(Task) Copy out each line below containing "sciencedirect".

[Opening Dataset excerpts section]

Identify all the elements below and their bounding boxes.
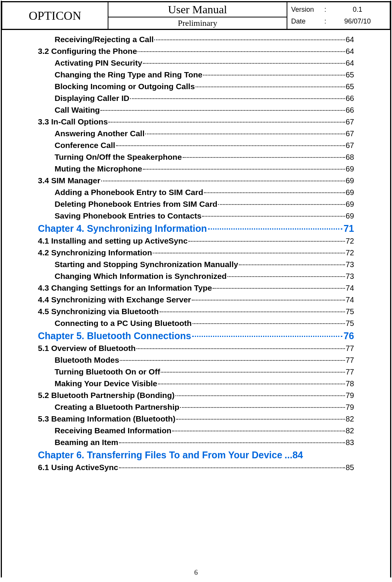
toc-entry-page: 78 <box>346 379 354 388</box>
toc-chapter-row[interactable]: Chapter 4. Synchronizing Information71 <box>38 223 354 234</box>
dot-leader <box>218 204 345 205</box>
toc-sub-row[interactable]: Changing the Ring Type and Ring Tone65 <box>38 70 354 79</box>
toc-sub-row[interactable]: Creating a Bluetooth Partnership79 <box>38 403 354 412</box>
toc-sub-row[interactable]: Receiving/Rejecting a Call64 <box>38 35 354 44</box>
toc-entry-page: 82 <box>346 415 354 423</box>
toc-entry-page: 64 <box>346 47 354 56</box>
dot-leader <box>196 87 345 87</box>
dot-leader <box>180 407 345 408</box>
version-label: Version <box>291 6 321 14</box>
meta-cell: Version : 0.1 Date : 96/07/10 <box>287 2 390 29</box>
date-value: 96/07/10 <box>329 17 386 25</box>
toc-entry-title: 4.1 Installing and setting up ActiveSync <box>38 236 188 245</box>
toc-entry-page: 69 <box>346 200 354 209</box>
toc-section-row[interactable]: 3.4 SIM Manager69 <box>38 176 354 185</box>
toc-entry-page: 65 <box>346 71 354 79</box>
toc-entry-title: 4.3 Changing Settings for an Information… <box>38 283 212 293</box>
dot-leader <box>208 228 342 230</box>
toc-section-row[interactable]: 5.2 Bluetooth Partnership (Bonding)79 <box>38 391 354 400</box>
toc-chapter-page: ...84 <box>285 450 303 461</box>
dot-leader <box>176 395 345 396</box>
toc-sub-row[interactable]: Starting and Stopping Synchronization Ma… <box>38 260 354 269</box>
toc-sub-row[interactable]: Activating PIN Security64 <box>38 58 354 68</box>
toc-entry-title: Beaming an Item <box>55 438 118 447</box>
dot-leader <box>158 384 345 384</box>
toc-section-row[interactable]: 4.3 Changing Settings for an Information… <box>38 283 354 293</box>
dot-leader <box>204 192 345 193</box>
toc-sub-row[interactable]: Making Your Device Visible78 <box>38 379 354 388</box>
toc-entry-page: 67 <box>346 118 354 126</box>
toc-entry-title: 5.2 Bluetooth Partnership (Bonding) <box>38 391 175 400</box>
page-number: 6 <box>0 569 392 577</box>
toc-entry-page: 66 <box>346 106 354 115</box>
toc-entry-page: 72 <box>346 249 354 257</box>
dot-leader <box>119 467 345 468</box>
colon-icon: : <box>321 6 329 14</box>
dot-leader <box>203 75 345 76</box>
toc-entry-title: Turning On/Off the Speakerphone <box>55 153 182 162</box>
toc-section-row[interactable]: 5.3 Beaming Information (Bluetooth)82 <box>38 414 354 423</box>
toc-section-row[interactable]: 6.1 Using ActiveSync85 <box>38 463 354 472</box>
brand-text: OPTICON <box>29 9 82 23</box>
toc-entry-title: 4.5 Synchronizing via Bluetooth <box>38 307 159 316</box>
toc-entry-title: Conference Call <box>55 141 115 150</box>
toc-sub-row[interactable]: Connecting to a PC Using Bluetooth75 <box>38 319 354 328</box>
toc-section-row[interactable]: 4.5 Synchronizing via Bluetooth75 <box>38 307 354 316</box>
toc-entry-page: 74 <box>346 296 354 304</box>
dot-leader <box>119 442 345 443</box>
toc-sub-row[interactable]: Adding a Phonebook Entry to SIM Card69 <box>38 188 354 197</box>
dot-leader <box>143 63 345 64</box>
toc-section-row[interactable]: 4.4 Synchronizing with Exchange Server74 <box>38 295 354 304</box>
toc-entry-page: 69 <box>346 165 354 173</box>
toc-sub-row[interactable]: Turning Bluetooth On or Off77 <box>38 367 354 376</box>
toc-sub-row[interactable]: Beaming an Item83 <box>38 438 354 447</box>
toc-section-row[interactable]: 3.3 In-Call Options67 <box>38 117 354 126</box>
dot-leader <box>161 372 345 373</box>
toc-section-row[interactable]: 3.2 Configuring the Phone64 <box>38 47 354 56</box>
toc-entry-page: 65 <box>346 82 354 91</box>
toc-entry-page: 69 <box>346 188 354 197</box>
title-cell: User Manual Preliminary <box>108 2 287 29</box>
toc-entry-page: 68 <box>346 153 354 162</box>
toc-chapter-row[interactable]: Chapter 5. Bluetooth Connections76 <box>38 330 354 341</box>
toc-entry-title: Activating PIN Security <box>55 58 142 68</box>
toc-sub-row[interactable]: Receiving Beamed Information82 <box>38 426 354 435</box>
toc-entry-page: 77 <box>346 368 354 376</box>
dot-leader <box>193 323 345 324</box>
toc-entry-page: 64 <box>346 59 354 68</box>
toc-sub-row[interactable]: Saving Phonebook Entries to Contacts69 <box>38 211 354 220</box>
dot-leader <box>172 431 345 431</box>
toc-sub-row[interactable]: Displaying Caller ID66 <box>38 94 354 103</box>
toc-entry-title: 6.1 Using ActiveSync <box>38 463 118 472</box>
dot-leader <box>101 181 345 181</box>
toc-sub-row[interactable]: Muting the Microphone69 <box>38 164 354 173</box>
dot-leader <box>136 348 345 349</box>
toc-chapter-page: 71 <box>343 223 354 234</box>
toc-section-row[interactable]: 4.2 Synchronizing Information72 <box>38 248 354 257</box>
toc-chapter-row[interactable]: Chapter 6. Transferring Files To and Fro… <box>38 450 354 461</box>
toc-sub-row[interactable]: Conference Call67 <box>38 141 354 150</box>
toc-entry-title: 4.2 Synchronizing Information <box>38 248 152 257</box>
toc-entry-page: 74 <box>346 284 354 293</box>
toc-entry-page: 82 <box>346 426 354 435</box>
toc-sub-row[interactable]: Turning On/Off the Speakerphone68 <box>38 153 354 162</box>
toc-sub-row[interactable]: Call Waiting66 <box>38 105 354 115</box>
toc-entry-page: 69 <box>346 176 354 185</box>
toc-section-row[interactable]: 4.1 Installing and setting up ActiveSync… <box>38 236 354 245</box>
toc-sub-row[interactable]: Bluetooth Modes77 <box>38 355 354 365</box>
dot-leader <box>202 216 345 217</box>
toc-entry-title: Displaying Caller ID <box>55 94 129 103</box>
dot-leader <box>145 134 345 134</box>
toc-entry-page: 73 <box>346 272 354 281</box>
toc-section-row[interactable]: 5.1 Overview of Bluetooth77 <box>38 344 354 353</box>
dot-leader <box>176 419 345 420</box>
dot-leader <box>130 98 345 99</box>
toc-sub-row[interactable]: Answering Another Call67 <box>38 129 354 138</box>
toc-entry-title: Muting the Microphone <box>55 164 142 173</box>
toc-sub-row[interactable]: Changing Which Information is Synchroniz… <box>38 272 354 281</box>
dot-leader <box>188 241 345 242</box>
toc-entry-title: Connecting to a PC Using Bluetooth <box>55 319 192 328</box>
dot-leader <box>192 336 342 337</box>
toc-sub-row[interactable]: Blocking Incoming or Outgoing Calls65 <box>38 82 354 91</box>
toc-sub-row[interactable]: Deleting Phonebook Entries from SIM Card… <box>38 200 354 209</box>
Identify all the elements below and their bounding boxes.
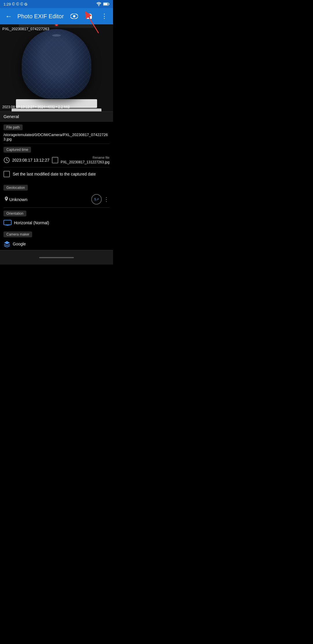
back-button[interactable]: ← (2, 10, 15, 23)
geolocation-circle-button[interactable]: 5↗ (91, 194, 102, 205)
geolocation-group: Geolocation Unknown 5↗ ⋮ (0, 181, 113, 208)
captured-time-group: Captured time 2023:08:17 13:12:27 Rename… (0, 144, 113, 181)
last-modified-label: Set the last modified date to the captur… (13, 172, 96, 176)
orientation-icon (3, 220, 12, 226)
svg-rect-9 (4, 220, 11, 225)
save-button[interactable] (83, 10, 96, 23)
sync-icon-1: © (12, 2, 15, 6)
rename-file-value: PXL_20230817_131227263.jpg (61, 160, 110, 165)
orientation-tag[interactable]: Orientation (3, 211, 26, 216)
clock-icon (3, 157, 10, 163)
geolocation-value: Unknown (9, 197, 91, 202)
camera-maker-row: Google (3, 238, 110, 250)
save-icon (86, 13, 93, 20)
image-meta: 2023:08:17 13:12:27 • 3024×4032 • 2.2 Mi… (2, 105, 70, 109)
captured-time-right: Rename file PXL_20230817_131227263.jpg (52, 155, 110, 165)
captured-time-left: 2023:08:17 13:12:27 (3, 157, 52, 163)
layers-icon (3, 241, 10, 247)
file-path-group: File path /storage/emulated/0/DCIM/Camer… (0, 122, 113, 144)
location-pin-icon (3, 196, 9, 202)
more-options-button[interactable]: ⋮ (98, 10, 111, 23)
geolocation-row: Unknown 5↗ ⋮ (3, 191, 110, 208)
camera-maker-tag[interactable]: Camera maker (3, 231, 32, 237)
wifi-icon (96, 2, 101, 6)
last-modified-row: Set the last modified date to the captur… (3, 167, 110, 181)
bottom-nav (0, 250, 113, 265)
svg-rect-3 (103, 3, 108, 5)
geolocation-circle-label: 5↗ (94, 198, 99, 201)
captured-time-tag[interactable]: Captured time (3, 147, 31, 153)
captured-time-value: 2023:08:17 13:12:27 (12, 158, 49, 162)
app-title: Photo EXIF Editor (17, 13, 65, 20)
status-time: 1:29 (3, 2, 11, 6)
rename-checkbox[interactable] (52, 157, 58, 163)
image-filename: PXL_20230817_074227263 (2, 27, 49, 31)
orientation-group: Orientation Horizontal (Normal) (0, 208, 113, 229)
orientation-row: Horizontal (Normal) (3, 217, 110, 229)
rename-file-label: Rename file (61, 155, 110, 160)
geolocation-actions: 5↗ ⋮ (91, 194, 110, 205)
sync-icon-3: © (20, 2, 23, 6)
battery-icon (103, 2, 110, 6)
eye-button[interactable] (68, 10, 81, 23)
file-path-value: /storage/emulated/0/DCIM/Camera/PXL_2023… (3, 131, 110, 144)
geolocation-more-button[interactable]: ⋮ (103, 196, 110, 203)
svg-rect-2 (109, 3, 109, 5)
nav-indicator (39, 257, 74, 258)
captured-time-row: 2023:08:17 13:12:27 Rename file PXL_2023… (3, 153, 110, 167)
status-bar-left: 1:29 © © © G (3, 2, 27, 6)
last-modified-checkbox[interactable] (3, 171, 10, 177)
top-bar: ← Photo EXIF Editor ⋮ (0, 8, 113, 24)
camera-maker-value: Google (13, 242, 26, 246)
top-bar-actions: ⋮ (68, 10, 111, 23)
camera-maker-group: Camera maker Google (0, 229, 113, 250)
svg-point-0 (99, 6, 99, 6)
sync-icon-2: © (16, 2, 19, 6)
status-bar: 1:29 © © © G (0, 0, 113, 8)
google-icon: G (24, 2, 27, 6)
svg-point-5 (73, 15, 75, 17)
file-path-tag[interactable]: File path (3, 124, 23, 130)
speaker-image (22, 29, 91, 99)
status-bar-right (96, 2, 110, 6)
geolocation-tag[interactable]: Geolocation (3, 185, 28, 191)
eye-icon (70, 14, 78, 19)
orientation-value: Horizontal (Normal) (14, 220, 49, 225)
general-section-label: General (0, 111, 113, 122)
photo-preview: PXL_20230817_074227263 2023:08:17 13:12:… (0, 24, 113, 111)
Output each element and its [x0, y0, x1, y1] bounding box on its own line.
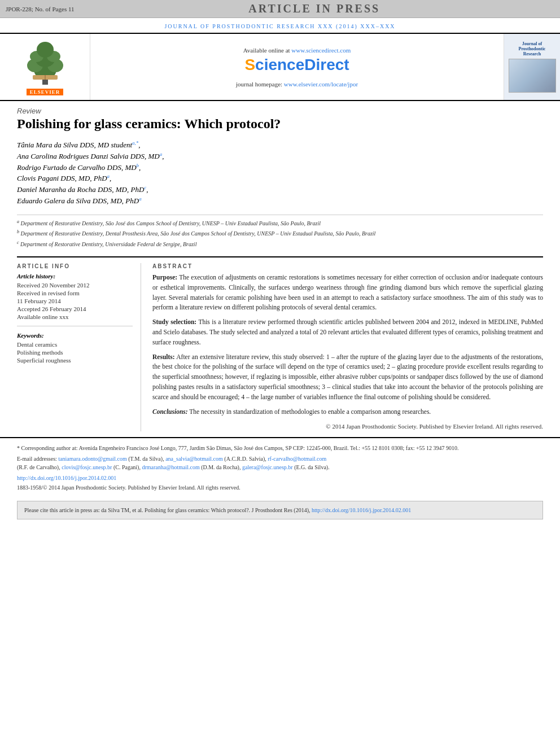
author-2-sup: a [160, 151, 163, 157]
thumb-title: Journal ofProsthodonticResearch [519, 41, 546, 56]
author-1-sup: a,* [132, 140, 138, 146]
author-5: Daniel Maranha da Rocha DDS, MD, PhDc, [17, 184, 543, 195]
purpose-text: The execution of adjustments on ceramic … [152, 274, 543, 311]
two-col-section: ARTICLE INFO Article history: Received 2… [17, 256, 543, 431]
authors-section: Tânia Mara da Silva DDS, MD studenta,*, … [17, 139, 543, 207]
author-3-name: Rodrigo Furtado de Carvalho DDS, MD [17, 163, 137, 172]
author-2: Ana Carolina Rodrigues Danzi Salvia DDS,… [17, 151, 543, 162]
journal-thumbnail: Journal ofProsthodonticResearch [504, 34, 560, 100]
email-rf[interactable]: rf-carvalho@hotmail.com [268, 456, 326, 462]
article-history-label: Article history: [17, 273, 133, 279]
purpose-label: Purpose: [152, 274, 177, 281]
elsevier-label: ELSEVIER [27, 89, 64, 95]
journal-homepage: journal homepage: www.elsevier.com/locat… [236, 81, 358, 88]
conclusions-label: Conclusions: [152, 408, 188, 415]
history-online: Available online xxx [17, 313, 133, 320]
svg-point-7 [37, 42, 54, 58]
author-5-name: Daniel Maranha da Rocha DDS, MD, PhD [17, 186, 144, 194]
article-title: Polishing for glass ceramics: Which prot… [17, 116, 543, 132]
available-online: Available online at www.sciencedirect.co… [243, 47, 351, 54]
email-label: E-mail addresses: [17, 456, 58, 462]
page: JPOR-228; No. of Pages 11 ARTICLE IN PRE… [0, 0, 560, 747]
journal-title-text: JOURNAL OF PROSTHODONTIC RESEARCH XXX (2… [164, 23, 395, 29]
email-dm[interactable]: drmaranha@hotmail.com [142, 464, 199, 470]
footer-emails: E-mail addresses: taniamara.odonto@gmail… [17, 455, 543, 471]
abstract-results: Results: After an extensive literature r… [152, 352, 543, 403]
journal-title-bar: JOURNAL OF PROSTHODONTIC RESEARCH XXX (2… [0, 18, 560, 34]
email-eg[interactable]: galera@fosjc.unesp.br [242, 464, 293, 470]
email-cp[interactable]: clovis@fosjc.unesp.br [62, 464, 112, 470]
sd-s-icon: S [244, 56, 255, 73]
copyright-line: © 2014 Japan Prosthodontic Society. Publ… [152, 422, 543, 431]
doi-link[interactable]: http://dx.doi.org/10.1016/j.jpor.2014.02… [17, 475, 116, 481]
abstract-header: ABSTRACT [152, 263, 543, 269]
footer-issn: 1883-1958/© 2014 Japan Prosthodontic Soc… [17, 483, 543, 492]
author-1-name: Tânia Mara da Silva DDS, MD student [17, 141, 132, 149]
author-3-sup: b [137, 163, 139, 168]
author-1: Tânia Mara da Silva DDS, MD studenta,*, [17, 139, 543, 151]
cite-bar: Please cite this article in press as: da… [17, 501, 543, 519]
article-info-header: ARTICLE INFO [17, 263, 133, 269]
email-tm[interactable]: taniamara.odonto@gmail.com [58, 456, 126, 462]
cite-text: Please cite this article in press as: da… [24, 507, 312, 513]
keywords-label: Keywords: [17, 332, 133, 339]
footer-area: * Corresponding author at: Avenida Engen… [0, 437, 560, 495]
author-4-name: Clovis Pagani DDS, MD, PhD [17, 174, 107, 183]
elsevier-brand: ELSEVIER [27, 89, 64, 95]
abstract-study: Study selection: This is a literature re… [152, 317, 543, 347]
email-acrd[interactable]: ana_salvia@hotmail.com [165, 456, 223, 462]
header-area: ELSEVIER Available online at www.science… [0, 34, 560, 101]
review-label: Review [17, 107, 543, 115]
author-6-sup: a [139, 196, 142, 202]
cite-doi-link[interactable]: http://dx.doi.org/10.1016/j.jpor.2014.02… [312, 507, 411, 513]
history-received: Received 20 November 2012 [17, 282, 133, 289]
conclusions-text: The necessity in standardization of meth… [189, 408, 431, 415]
article-in-press-label: ARTICLE IN PRESS [248, 2, 380, 15]
thumb-image [509, 59, 556, 93]
divider [17, 326, 133, 326]
abstract-col: ABSTRACT Purpose: The execution of adjus… [152, 263, 543, 431]
affiliation-b: b Department of Restorative Dentistry, D… [17, 229, 543, 238]
author-6: Eduardo Galera da Silva DDS, MD, PhDa [17, 195, 543, 207]
keyword-1: Dental ceramics [17, 341, 133, 348]
affiliation-a: a Department of Restorative Dentistry, S… [17, 219, 543, 228]
keyword-3: Superficial roughness [17, 357, 133, 364]
elsevier-logo-area: ELSEVIER [0, 34, 90, 100]
abstract-section: Purpose: The execution of adjustments on… [152, 273, 543, 431]
journal-homepage-url[interactable]: www.elsevier.com/locate/jpor [284, 81, 358, 88]
banner-left: JPOR-228; No. of Pages 11 [6, 6, 75, 12]
author-2-name: Ana Carolina Rodrigues Danzi Salvia DDS,… [17, 152, 160, 160]
author-5-sup: c [144, 185, 146, 190]
history-revised-label: Received in revised form [17, 290, 133, 296]
history-accepted: Accepted 26 February 2014 [17, 305, 133, 312]
affiliation-c: c Department of Restorative Dentistry, U… [17, 239, 543, 248]
footer-doi: http://dx.doi.org/10.1016/j.jpor.2014.02… [17, 474, 543, 482]
corresponding-text: * Corresponding author at: Avenida Engen… [17, 445, 459, 451]
article-info-col: ARTICLE INFO Article history: Received 2… [17, 263, 141, 431]
author-4-sup: a [107, 173, 110, 179]
author-3: Rodrigo Furtado de Carvalho DDS, MDb, [17, 162, 543, 173]
abstract-purpose: Purpose: The execution of adjustments on… [152, 273, 543, 313]
abstract-conclusions: Conclusions: The necessity in standardiz… [152, 407, 543, 417]
sciencedirect-url[interactable]: www.sciencedirect.com [291, 47, 351, 54]
sciencedirect-logo: ScienceDirect [244, 56, 349, 74]
author-6-name: Eduardo Galera da Silva DDS, MD, PhD [17, 196, 139, 205]
affiliations-section: a Department of Restorative Dentistry, S… [17, 215, 543, 248]
author-4: Clovis Pagani DDS, MD, PhDa, [17, 173, 543, 184]
header-center: Available online at www.sciencedirect.co… [90, 34, 504, 100]
main-content: Review Polishing for glass ceramics: Whi… [0, 101, 560, 437]
results-text: After an extensive literature review, th… [152, 353, 543, 400]
study-text: This is a literature review performed th… [152, 318, 543, 346]
history-revised-date: 11 February 2014 [17, 298, 133, 304]
results-label: Results: [152, 353, 175, 360]
top-banner: JPOR-228; No. of Pages 11 ARTICLE IN PRE… [0, 0, 560, 18]
corresponding-note: * Corresponding author at: Avenida Engen… [17, 444, 543, 452]
study-label: Study selection: [152, 318, 196, 325]
elsevier-tree-icon [17, 38, 73, 86]
keyword-2: Polishing methods [17, 349, 133, 356]
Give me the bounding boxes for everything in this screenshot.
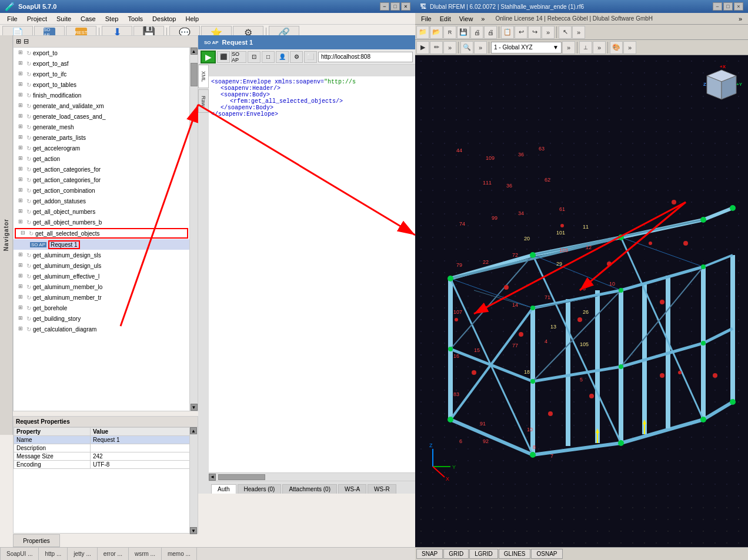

[Closing Dataset excerpts section]

(Exercise output)
available-online: Available online at www.sciencedirect.co… [243, 47, 351, 54]
sciencedirect-url[interactable]: www.sciencedirect.com [291, 47, 351, 54]
sciencedirect-logo: ScienceDirect [244, 56, 349, 74]
header-center: Available online at www.sciencedirect.co… [90, 34, 504, 100]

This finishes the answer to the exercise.